## DIRECTIONS FOR THIS TASK
Leaving out all pictures, write out word for word the lines from the one containing "le journal?" to the end of the data below.

## RECORDED INFORMATION
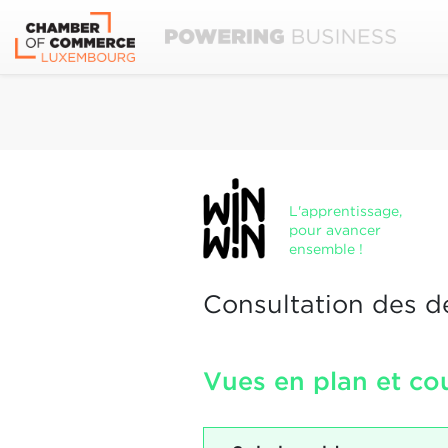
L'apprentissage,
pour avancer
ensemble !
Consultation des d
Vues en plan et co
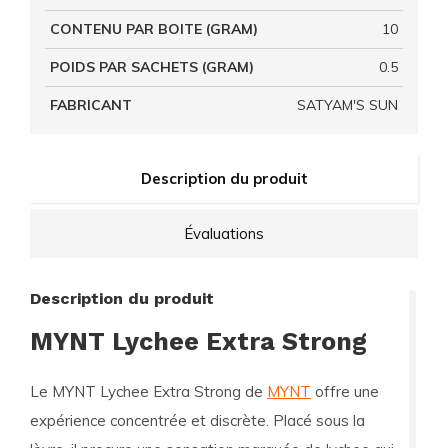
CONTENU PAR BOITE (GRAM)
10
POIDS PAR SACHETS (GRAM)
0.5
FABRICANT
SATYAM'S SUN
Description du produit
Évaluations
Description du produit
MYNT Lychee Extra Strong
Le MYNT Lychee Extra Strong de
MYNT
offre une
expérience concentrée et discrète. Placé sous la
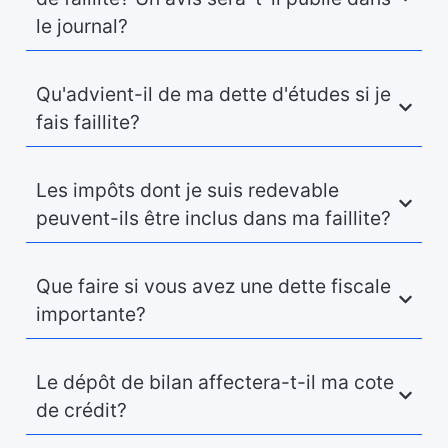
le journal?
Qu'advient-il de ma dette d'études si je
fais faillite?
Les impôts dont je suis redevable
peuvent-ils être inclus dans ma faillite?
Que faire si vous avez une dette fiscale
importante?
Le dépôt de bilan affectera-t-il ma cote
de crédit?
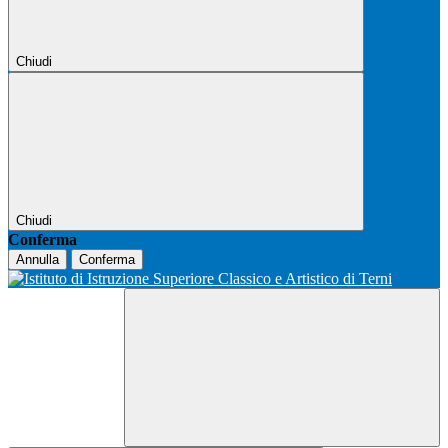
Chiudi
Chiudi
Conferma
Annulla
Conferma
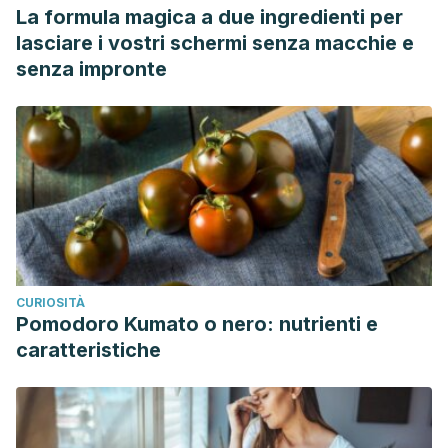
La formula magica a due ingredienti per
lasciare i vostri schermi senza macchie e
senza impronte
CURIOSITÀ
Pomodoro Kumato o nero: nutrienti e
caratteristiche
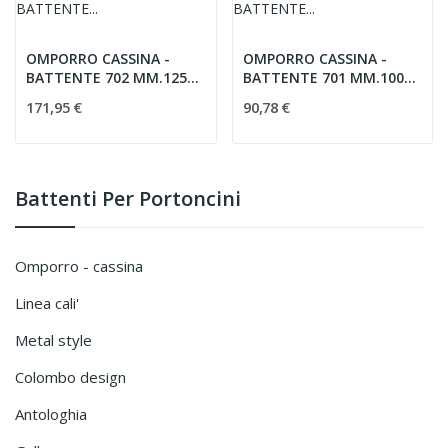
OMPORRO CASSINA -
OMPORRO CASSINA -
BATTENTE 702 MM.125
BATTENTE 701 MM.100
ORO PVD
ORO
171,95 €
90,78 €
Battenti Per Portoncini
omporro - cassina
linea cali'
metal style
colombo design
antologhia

## OUTPUT FOR THIS EXERCISE
le journal?
Qu'advient-il de ma dette d'études si je
fais faillite?
Les impôts dont je suis redevable
peuvent-ils être inclus dans ma faillite?
Que faire si vous avez une dette fiscale
importante?
Le dépôt de bilan affectera-t-il ma cote
de crédit?
Chiudi
Chiudi
Conferma
Annulla
Conferma
La formula magica a due ingredienti per
lasciare i vostri schermi senza macchie e
senza impronte
CURIOSITÀ
Pomodoro Kumato o nero: nutrienti e
caratteristiche
OMPORRO CASSINA -
OMPORRO CASSINA -
BATTENTE 702 MM.125
BATTENTE 701 MM.100
ORO PVD
ORO
171,95 €
90,78 €
Battenti Per Portoncini
omporro - cassina
linea cali'
metal style
colombo design
antologhia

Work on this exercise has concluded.